(DATA RECORDS begins)

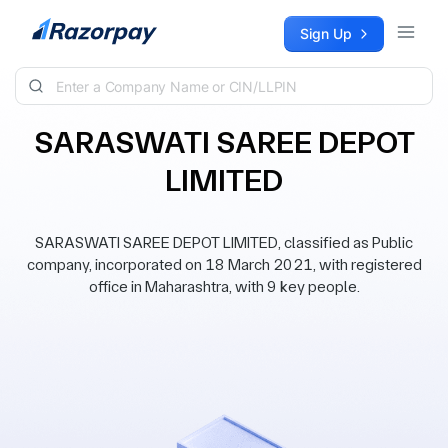
Skip to content
Sign Up
SARASWATI SAREE DEPOT
LIMITED
SARASWATI SAREE DEPOT LIMITED, classified as Public
company, incorporated on 18 March 2021, with registered
office in Maharashtra, with 9 key people.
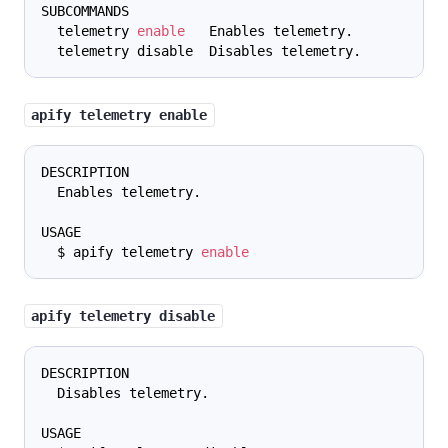
SUBCOMMANDS
  telemetry 
enable
   Enables telemetry.
  telemetry disable  Disables telemetry.
apify telemetry enable
DESCRIPTION
  Enables telemetry.
USAGE
  $ apify telemetry 
enable
apify telemetry disable
DESCRIPTION
  Disables telemetry.
USAGE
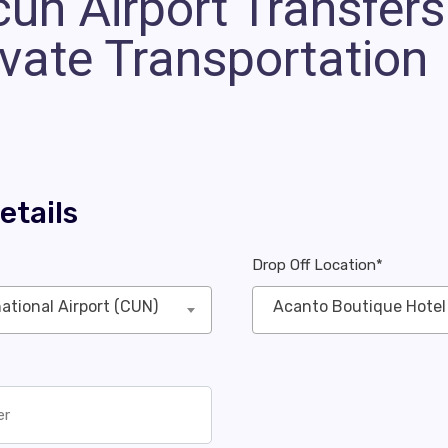
un Airport Transfers 
ivate Transportation
etails
Drop Off Location*
ational Airport (CUN)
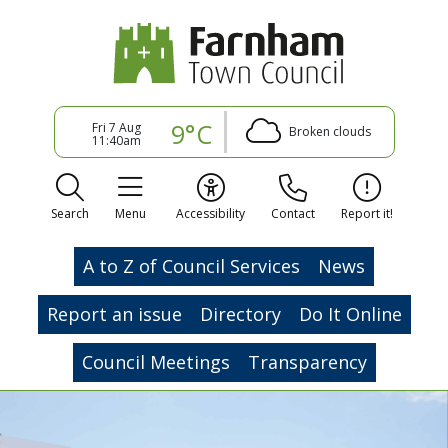
9°C
Fri 7 Aug
Broken clouds
11:40am
Search
Menu
Accessibility
Contact
Report it!
A to Z of Council Services
News
Report an issue
Directory
Do It Online
Council Meetings
Transparency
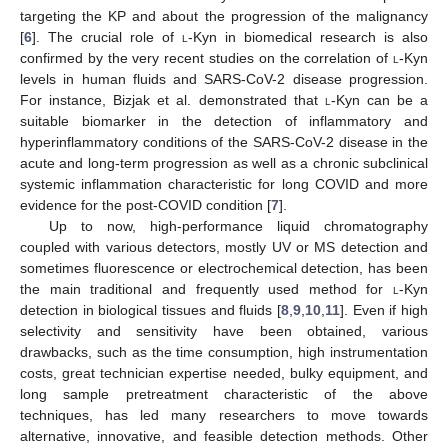
targeting the KP and about the progression of the malignancy
[
6
]. The crucial role of
l
-Kyn in biomedical research is also
confirmed by the very recent studies on the correlation of
l
-Kyn
levels in human fluids and SARS-CoV-2 disease progression.
For instance, Bizjak et al. demonstrated that
l
-Kyn can be a
suitable biomarker in the detection of inflammatory and
hyperinflammatory conditions of the SARS-CoV-2 disease in the
acute and long-term progression as well as a chronic subclinical
systemic inflammation characteristic for long COVID and more
evidence for the post-COVID condition [
7
].
Up to now, high-performance liquid chromatography
coupled with various detectors, mostly UV or MS detection and
sometimes fluorescence or electrochemical detection, has been
the main traditional and frequently used method for
l
-Kyn
detection in biological tissues and fluids [
8
,
9
,
10
,
11
]. Even if high
selectivity and sensitivity have been obtained, various
drawbacks, such as the time consumption, high instrumentation
costs, great technician expertise needed, bulky equipment, and
long sample pretreatment characteristic of the above
techniques, has led many researchers to move towards
alternative, innovative, and feasible detection methods. Other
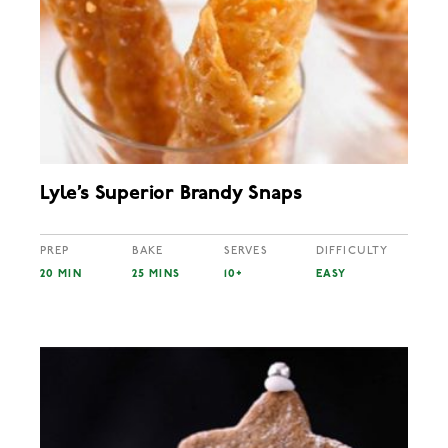
Lyle’s Superior Brandy Snaps
PREP
BAKE
SERVES
DIFFICULTY
20 MIN
25 MINS
10+
EASY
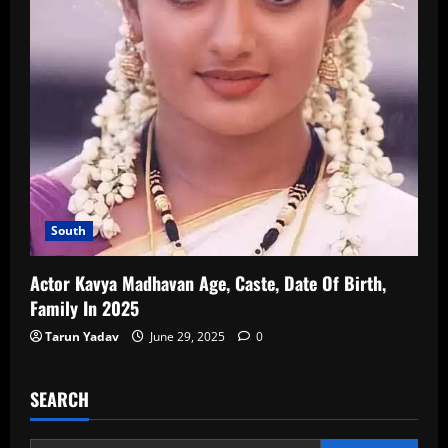
South
Actor Kavya Madhavan Age, Caste, Date Of Birth,
Family In 2025
Tarun Yadav
June 29, 2025
0
SEARCH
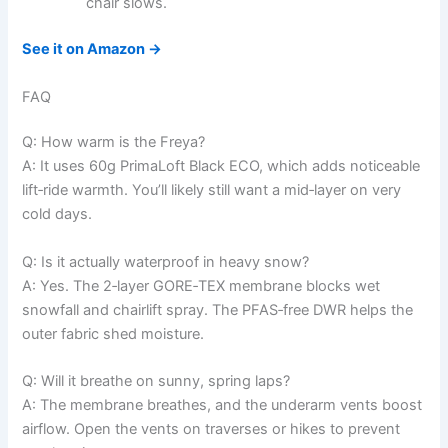
chair slows.
See it on Amazon →
FAQ
Q: How warm is the Freya?
A: It uses 60g PrimaLoft Black ECO, which adds noticeable
lift‑ride warmth. You’ll likely still want a mid‑layer on very
cold days.
Q: Is it actually waterproof in heavy snow?
A: Yes. The 2‑layer GORE‑TEX membrane blocks wet
snowfall and chairlift spray. The PFAS‑free DWR helps the
outer fabric shed moisture.
Q: Will it breathe on sunny, spring laps?
A: The membrane breathes, and the underarm vents boost
airflow. Open the vents on traverses or hikes to prevent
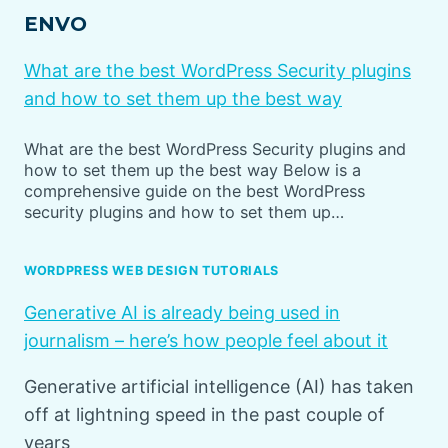
ENVO
What are the best WordPress Security plugins
and how to set them up the best way
What are the best WordPress Security plugins and
how to set them up the best way Below is a
comprehensive guide on the best WordPress
security plugins and how to set them up…
WORDPRESS WEB DESIGN TUTORIALS
Generative AI is already being used in
journalism – here’s how people feel about it
Generative artificial intelligence (AI) has taken
off at lightning speed in the past couple of
years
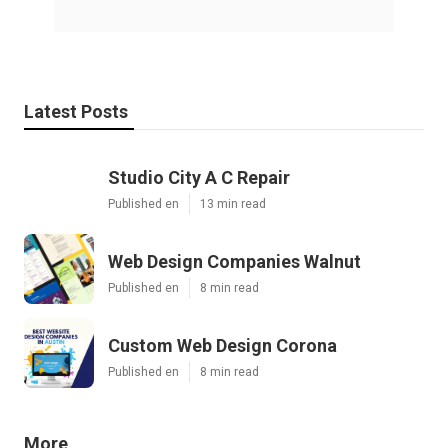
Latest Posts
Studio City A C Repair
Published en
13 min read
Web Design Companies Walnut
Published en
8 min read
Custom Web Design Corona
Published en
8 min read
More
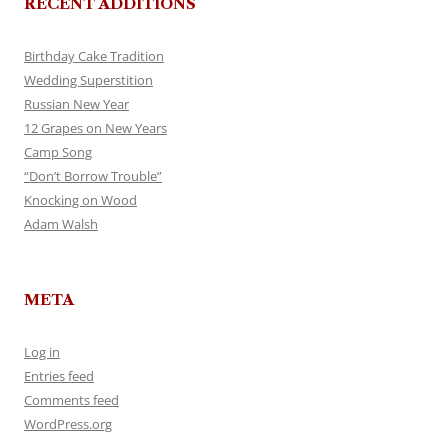
RECENT ADDITIONS
Birthday Cake Tradition
Wedding Superstition
Russian New Year
12 Grapes on New Years
Camp Song
“Don’t Borrow Trouble”
Knocking on Wood
Adam Walsh
META
Log in
Entries feed
Comments feed
WordPress.org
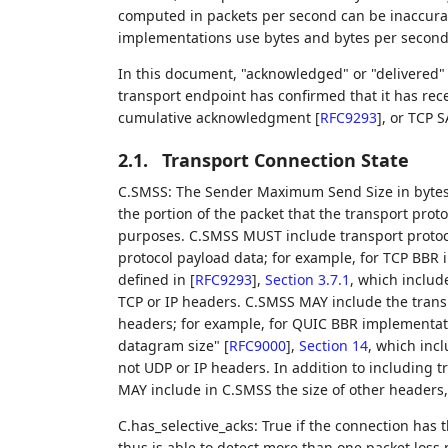
computed in packets per second can be inaccur
implementations use bytes and bytes per second
In this document, "acknowledged" or "delivered"
transport endpoint has confirmed that it has rec
cumulative acknowledgment
[
RFC9293
]
, or TCP 
2.1.
Transport Connection State
C.SMSS: The Sender Maximum Send Size in bytes.
the portion of the packet that the transport prot
purposes. C.SMSS MUST include transport protoc
protocol payload data; for example, for TCP BB
defined in
[
RFC9293
],
Section 3.7.1
, which includ
TCP or IP headers. C.SMSS MAY include the transp
headers; for example, for QUIC BBR implement
datagram size"
[
RFC9000
],
Section 14
, which inc
not UDP or IP headers. In addition to including 
MAY include in C.SMSS the size of other headers,
C.has_selective_acks: True if the connection has 
thus is able to detect more than one packet loss p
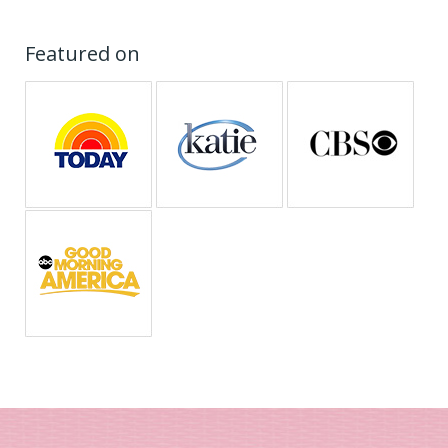
Featured on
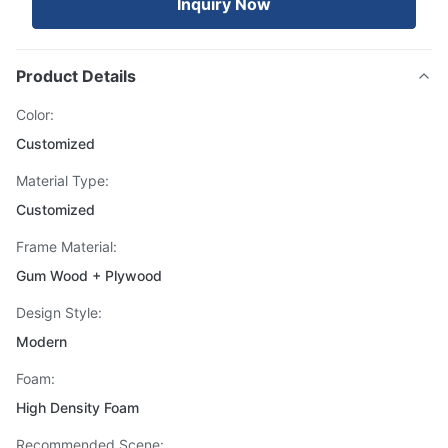
Inquiry Now
Product Details
Color:
Customized
Material Type:
Customized
Frame Material:
Gum Wood + Plywood
Design Style:
Modern
Foam:
High Density Foam
Recommended Scene:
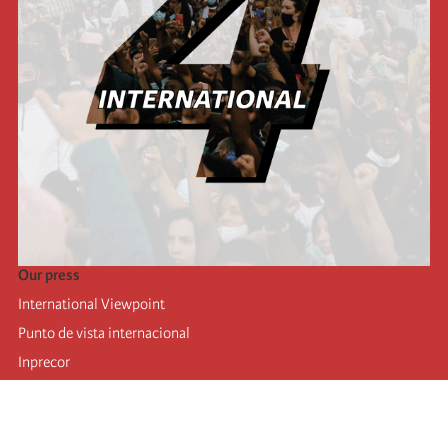
Our press
International Viewpoint
Punto de vista internacional
Inprecor
Facebook
Twitter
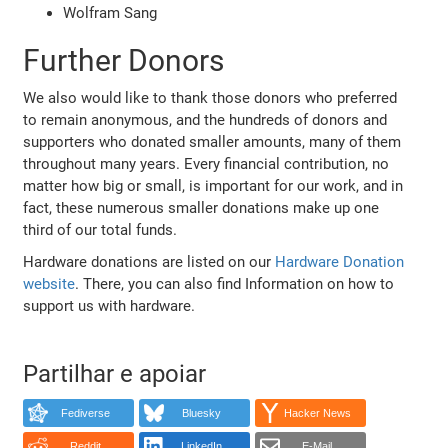
Wolfram Sang
Further Donors
We also would like to thank those donors who preferred
to remain anonymous, and the hundreds of donors and
supporters who donated smaller amounts, many of them
throughout many years. Every financial contribution, no
matter how big or small, is important for our work, and in
fact, these numerous smaller donations make up one
third of our total funds.
Hardware donations are listed on our
Hardware Donation
website
. There, you can also find Information on how to
support us with hardware.
Partilhar e apoiar
Fediverse
Bluesky
Hacker News
Reddit
LinkedIn
E-Mail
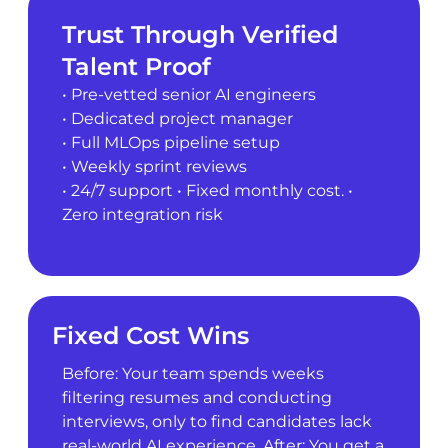
Trust Through Verified
Talent Proof
• Pre-vetted senior AI engineers
• Dedicated project manager
• Full MLOps pipeline setup
• Weekly sprint reviews
• 24/7 support • Fixed monthly cost. •
Zero integration risk
Fixed Cost Wins
Before: Your team spends weeks
filtering resumes and conducting
interviews, only to find candidates lack
real-world AI experience. After: You get a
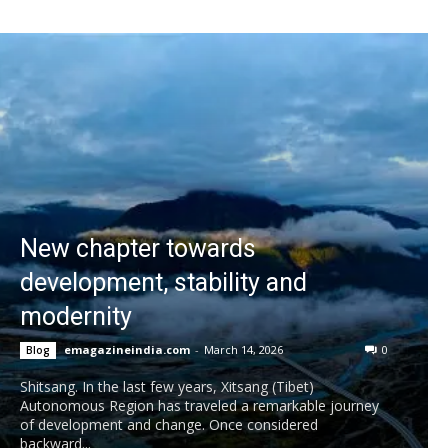
New chapter towards
development, stability and
modernity
emagazineindia.com
-
March 14, 2026
0
Blog
Shitsang. In the last few years, Xitsang (Tibet)
Autonomous Region has traveled a remarkable journey
of development and change. Once considered
backward...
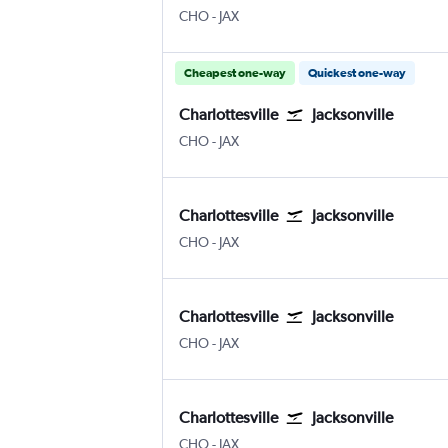
Charlottesville Albemarle
Jacksonville
CHO
-
JAX
Cheapest one-way
Quickest one-way
Charlottesville
Jacksonville
Charlottesville Albemarle
Jacksonville
CHO
-
JAX
Charlottesville
Jacksonville
Charlottesville Albemarle
Jacksonville
CHO
-
JAX
Charlottesville
Jacksonville
Charlottesville Albemarle
Jacksonville
CHO
-
JAX
Charlottesville
Jacksonville
Charlottesville Albemarle
Jacksonville
CHO
-
JAX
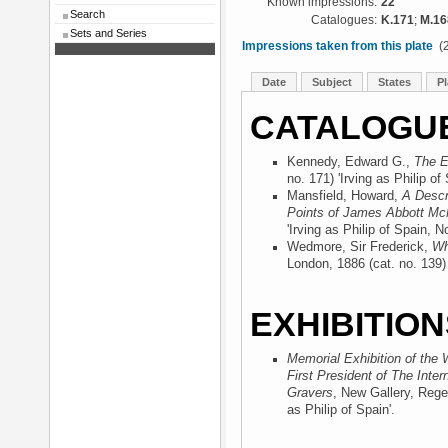
Known impressions:
22
Search
Catalogues:
K.171
;
M.16
Sets and Series
Impressions taken from this plate
(2
Date
Subject
States
Pl
CATALOGU
Kennedy, Edward G.,
The E
no. 171) 'Irving as Philip of 
Mansfield, Howard,
A Descr
Points of James Abbott McN
'Irving as Philip of Spain, No
Wedmore, Sir Frederick,
Wh
London, 1886
(cat. no. 139) 
EXHIBITION
Memorial Exhibition of the 
First President of The Inter
Gravers
, New Gallery, Rege
as Philip of Spain'.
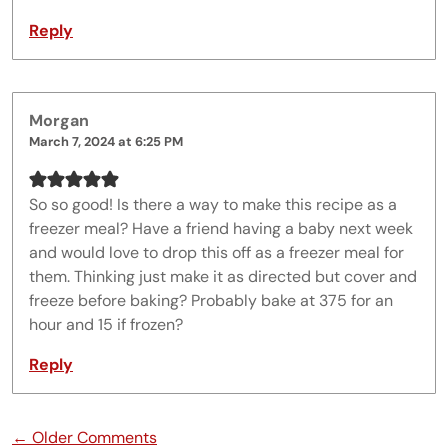
Reply
Morgan
March 7, 2024 at 6:25 PM
So so good! Is there a way to make this recipe as a
freezer meal? Have a friend having a baby next week
and would love to drop this off as a freezer meal for
them. Thinking just make it as directed but cover and
freeze before baking? Probably bake at 375 for an
hour and 15 if frozen?
Reply
Comment navigation
← Older Comments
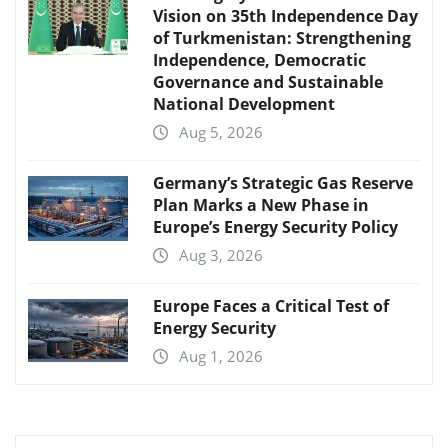
Vision on 35th Independence Day
of Turkmenistan: Strengthening
Independence, Democratic
Governance and Sustainable
National Development
Aug 5, 2026
Germany’s Strategic Gas Reserve
Plan Marks a New Phase in
Europe’s Energy Security Policy
Aug 3, 2026
Europe Faces a Critical Test of
Energy Security
Aug 1, 2026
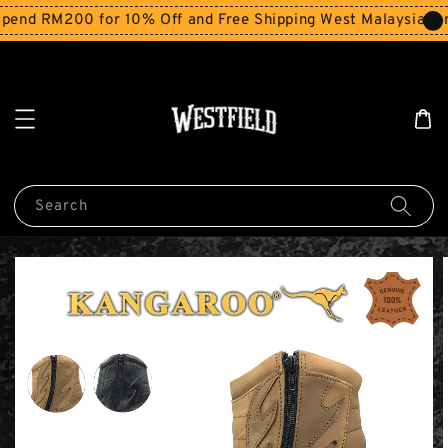
end RM200 for 10% Off and Free Shipping West Malaysia for
Search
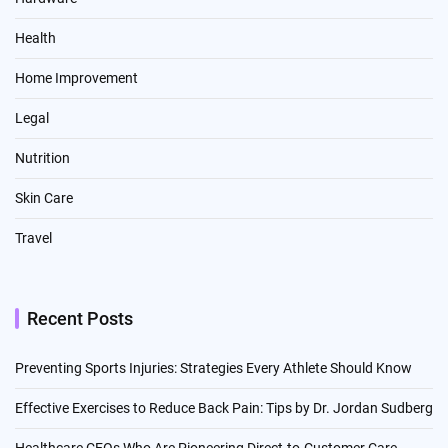
Health
Home Improvement
Legal
Nutrition
Skin Care
Travel
Recent Posts
Preventing Sports Injuries: Strategies Every Athlete Should Know
Effective Exercises to Reduce Back Pain: Tips by Dr. Jordan Sudberg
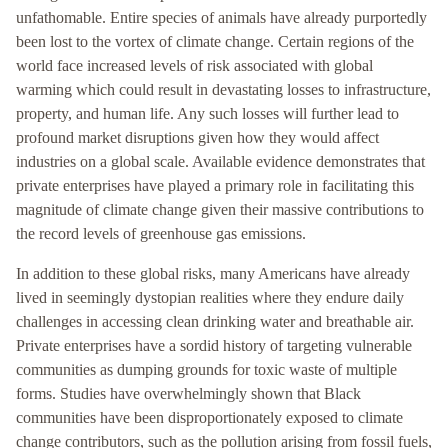
unfathomable. Entire species of animals have already purportedly
been lost to the vortex of climate change. Certain regions of the
world face increased levels of risk associated with global
warming which could result in devastating losses to infrastructure,
property, and human life. Any such losses will further lead to
profound market disruptions given how they would affect
industries on a global scale. Available evidence demonstrates that
private enterprises have played a primary role in facilitating this
magnitude of climate change given their massive contributions to
the record levels of greenhouse gas emissions.
In addition to these global risks, many Americans have already
lived in seemingly dystopian realities where they endure daily
challenges in accessing clean drinking water and breathable air.
Private enterprises have a sordid history of targeting vulnerable
communities as dumping grounds for toxic waste of multiple
forms. Studies have overwhelmingly shown that Black
communities have been disproportionately exposed to climate
change contributors, such as the pollution arising from fossil fuels,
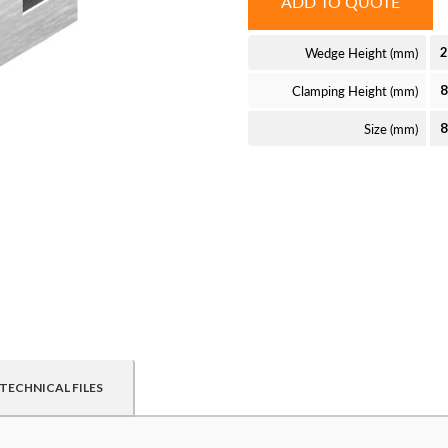
ADD TO QUOTE
Wedge Height (mm)
2
Clamping Height (mm)
Size (mm)
TECHNICAL FILES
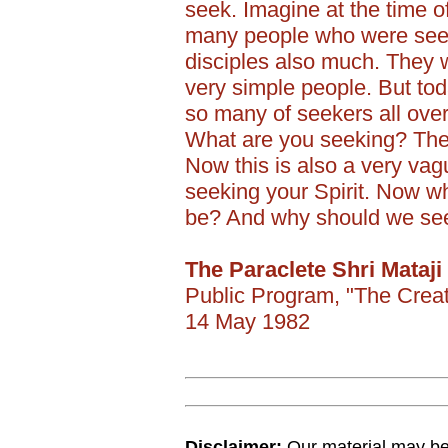
seek. Imagine at the time o
many people who were seeki
disciples also much. They w
very simple people. But tod
so many of seekers all ove
What are you seeking? The s
Now this is also a very vag
seeking your Spirit. Now wh
be? And why should we seek
The Paraclete Shri Mataji
Public Program, "The Crea
14 May 1982
Disclaimer:
Our material may be 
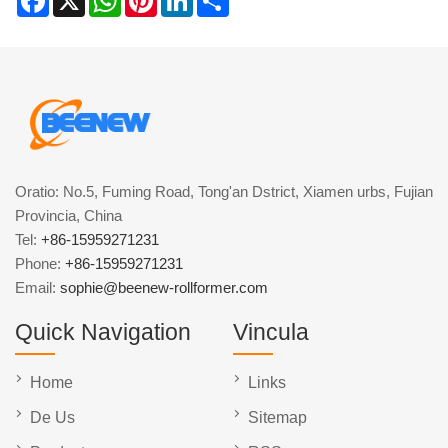
Oratio: No.5, Fuming Road, Tong'an Dstrict, Xiamen urbs, Fujian
Provincia, China
Tel:
+86-15959271231
Phone:
+86-15959271231
Email:
sophie@beenew-rollformer.com
Quick Navigation
Vincula
Home
Links
De Us
Sitemap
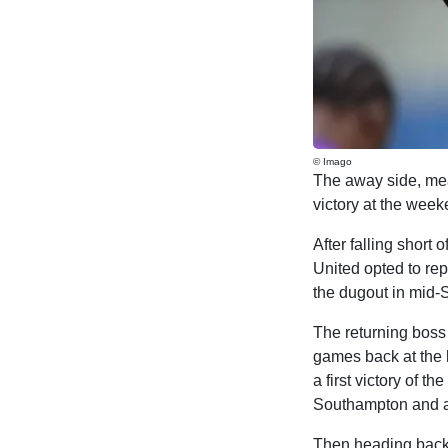
© Imago
The away side, me
victory at the wee
After falling short 
United opted to re
the dugout in mid-Se
The returning boss f
games back at the h
a first victory of 
Southampton and aw
Then heading back i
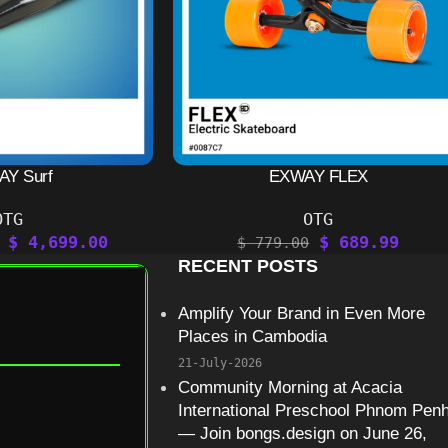
Y Surf
EXWAY FLEX
OTG
OTG
$
4,699.00
$
689.99
$
779.00
RECENT POSTS
Amplify Your Brand in Even More
Places in Cambodia
21-July-2026
Community Morning at Acacia
International Preschool Phnom Pen
— Join bongs.design on June 26,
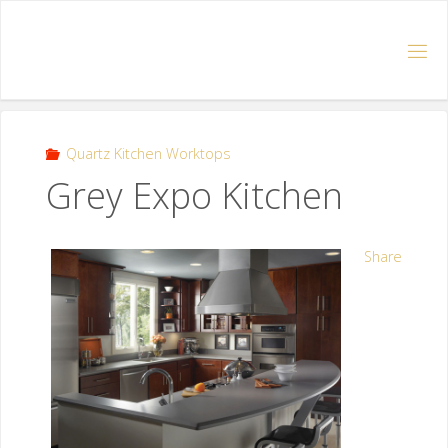
Quartz Kitchen Worktops
Grey Expo Kitchen
Share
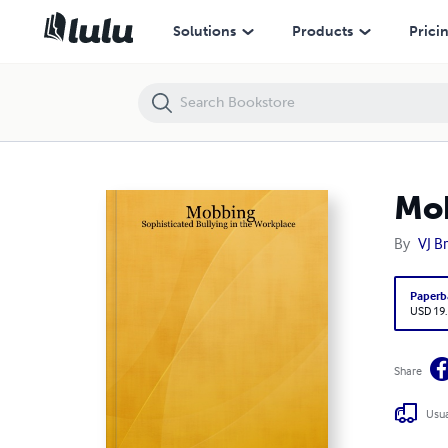
Mobbing: Sophisticated Bullying in the Workplace
Solutions
Products
Prici
Mob
By
VJ B
Paperb
USD 19
Share
Usua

(DATA RECORDS ends)

_TASK BRIEF_
Each line in the records that carries "detection" must be copied out.

_SOLUTION TO THIS PROBLEM_
suitable biomarker in the detection of inflammatory and
coupled with various detectors, mostly UV or MS detection and
sometimes fluorescence or electrochemical detection, has been
detection in biological tissues and fluids [
alternative, innovative, and feasible detection methods. Other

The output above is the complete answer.